Marketing is a very simple process. Figure out what’s good about your product (your Competitive Advantage) who you think would like to buy what you have to offer (Target Market) and why the Target should give a damn (Unique Selling Proposition or USP).
How does this apply to wine. What’s good about your product has to be the taste/price relationship. If your wine doesn’t stand up in quality to the price you are asking for it, then chances are you’re not going to sell much.
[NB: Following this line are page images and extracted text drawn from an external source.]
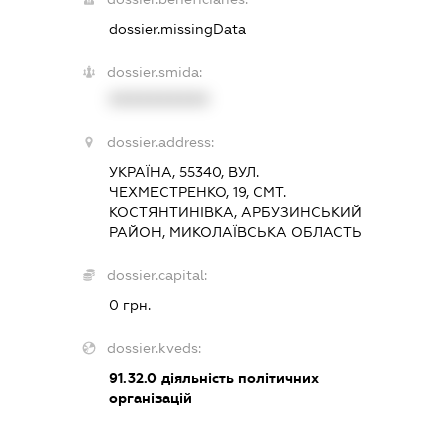
dossier.missingData
dossier.smida:
XXXXXXXXXX
dossier.address:
УКРАЇНА, 55340, ВУЛ.
ЧЕХМЕСТРЕНКО, 19, СМТ.
КОСТЯНТИНІВКА, АРБУЗИНСЬКИЙ
РАЙОН, МИКОЛАЇВСЬКА ОБЛАСТЬ
dossier.capital:
0 грн.
dossier.kveds:
91.32.0
діяльність політичних
організацій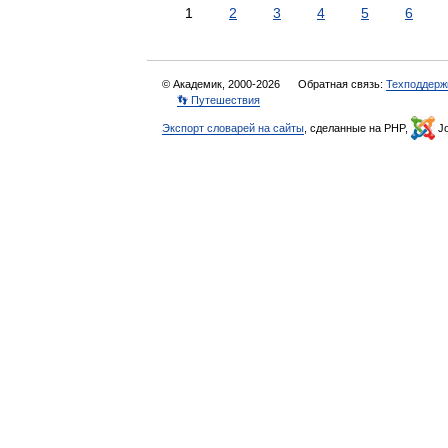
1
2
3
4
5
6
© Академик, 2000-2026
Обратная связь:
Техподдерж
👣 Путешествия
Экспорт словарей на сайты
, сделанные на PHP,
Jo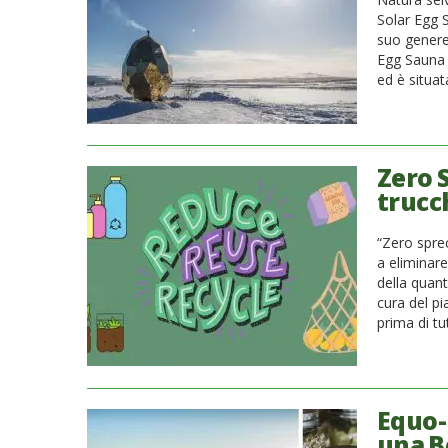
Solar Egg 
suo genere 
Egg Sauna 
ed è situat
Zero S
trucch
“Zero sprec
a eliminare
della quant
cura del pi
prima di tu
Equo-B
una B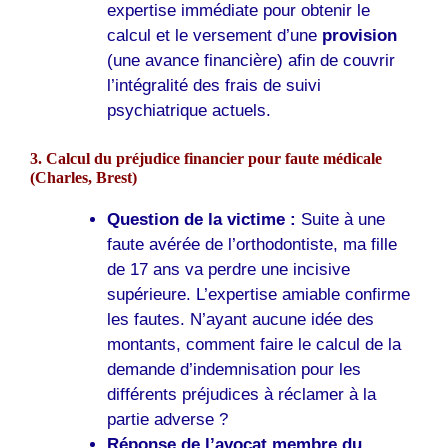
expertise immédiate pour obtenir le
calcul et le versement d’une
provision
(une avance financière) afin de couvrir
l’intégralité des frais de suivi
psychiatrique actuels.
3. Calcul du préjudice financier pour faute médicale
(Charles,
Brest
)
Question de la victime :
Suite à une
faute avérée de l’orthodontiste, ma fille
de 17 ans va perdre une incisive
supérieure. L’expertise amiable confirme
les fautes. N’ayant aucune idée des
montants, comment faire le calcul de la
demande d’indemnisation pour les
différents préjudices à réclamer à la
partie adverse ?
Réponse de l’avocat membre du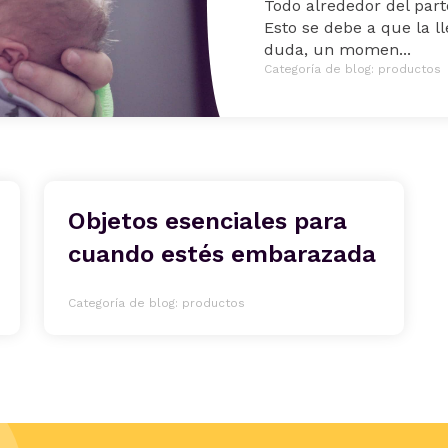
Todo alrededor del parto
Esto se debe a que la l
duda, un momen...
Categoría de blog: productos
Objetos esenciales para
cuando estés embarazada
Categoría de blog: productos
Who is your Target? In our business, this generally has to do with the price and style of the wine. Lower priced wines might be targeted against the casual consumer, though there are many heavy users that consume high volume, but don’t want to pay high prices. Remember, wine in a bag in the box accounts for roughly 20% of the table wine gallons sold in the U.S. For higher priced wines, the target is most likely the Discovery consumer. That subset of wine drinkers who are always looking for something new, and want to be ahead of the curve. The point here is that it is not enough to say my target audience is wine drinkers en masse. That is your Market, but not your Target.
What about the USP? The real question is, why is my wine worth what I want you to pay for it. This could be where the grapes come from, the reputation of the wine maker, how the wine is cared for, etc. If you can’t communicate this clearly and concisely on your website, in your sales collateral, at your tasting room, then you are going to have a real struggle getting people to fork over their disposal income for what you are offering.
Unfortunately, making great wine is not enough. You have to give the consumer a reason to buy it!